Workflow: Rule Management & Simulation
Step-by-step guide for creating, validating, testing, and deploying alerting and recording rules — including autonomous Kubernetes CRD patching.
When to Use
Use this workflow when:
- Drafting new alerting rules from natural language
- Validating rule syntax before deployment
- Testing rules with synthetic scenarios or historical data
- Patching existing PrometheusRule CRDs in Kubernetes
Workflow 1: Draft, Test, Deploy
| Step | Action | Tool | Key Parameters |
|---|---|---|---|
| 1 | Draft rule | prom_draft_alert_rule(intent="alert when 5xx errors exceed 5%") | Returns PromQL + YAML definition |
| 2 | Check syntax | prom_check_rule_group(rules_yaml="...") | Validates YAML and PromQL |
| 3 | Run unit tests | prom_run_rule_tests(rules_yaml="...", test_yaml="...") | Runs synthetic test scenarios |
| 4 | Simulate historical | prom_simulate_firing_historical(expr="...", for_duration="5m") | Checks against real historical data |
| 5 | Apply rule | prom_upsert_rule_group(group_name="api_errors", rules=[...]) | Creates the rule group |
Workflow 2: Autonomous K8s CRD Upsert
For safely patching existing PrometheusRule CRDs without manual kubectl commands.
Journey
Step-by-Step
| Step | Action | Tool / Resource |
|---|---|---|
| 1 | Inventory loaded groups | Resource: prom://rules/groups |
| 2 | Discover CRD metadata | Resource: prom://kubernetes/prometheusrules |
| 3 | Understand target rule | prom_describe_alert_rule(group_name="...", alert_name="...") |
| 4 | Compose updated rule | prom_draft_alert_rule(intent="...") or manual edit |
| 5 | Validate syntax | prom_check_rule_group(rules_yaml="...") |
| 6 | Apply to cluster | prom_upsert_rule_group(storage_mode="k8s_crd", namespace="...") |
warning
Always cross-reference prom://rules/groups (group names) with prom://kubernetes/prometheusrules (CRD name + namespace) before calling prom_upsert_rule_group.
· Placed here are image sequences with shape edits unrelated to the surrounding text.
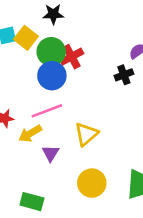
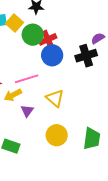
black cross: (124, 75) -> (86, 56), size x1.5
blue circle: (52, 76) -> (52, 55), moved
yellow triangle: (86, 134) -> (55, 98), turned -42

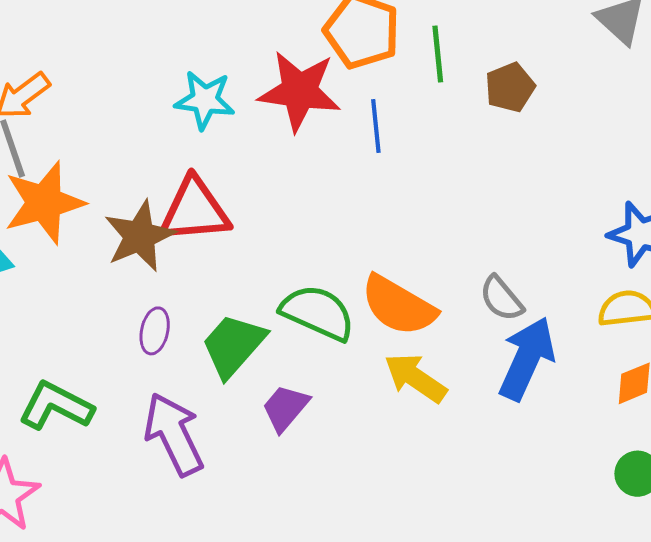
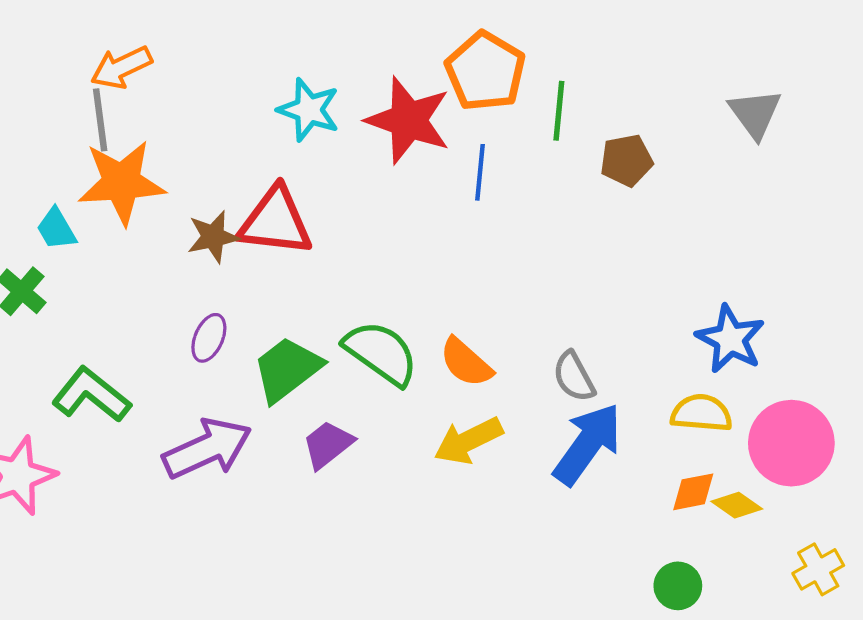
brown star: (140, 236) -> (213, 237), size x0.7
orange semicircle: (398, 306) -> (466, 362), size x0.7
yellow arrow: (415, 378) -> (468, 441), turned -72
purple arrow: (174, 434) -> (207, 449), turned 80

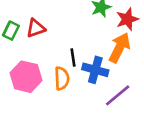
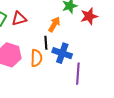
orange arrow: (120, 48) -> (54, 24), moved, size x0.7
purple line: (118, 95) -> (78, 74), turned -50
An incorrect namespace will silently create a duplicate CRD instead of patching the existing one.
Natural Language Prompts
"Draft an alert for when the 5xx error rate exceeds 5% for 5 minutes."
"If I set the error rate threshold to 3%, would this alert have fired in the last 7 days?"
"Find the CRD that owns the alertmanager.rules group and update the threshold."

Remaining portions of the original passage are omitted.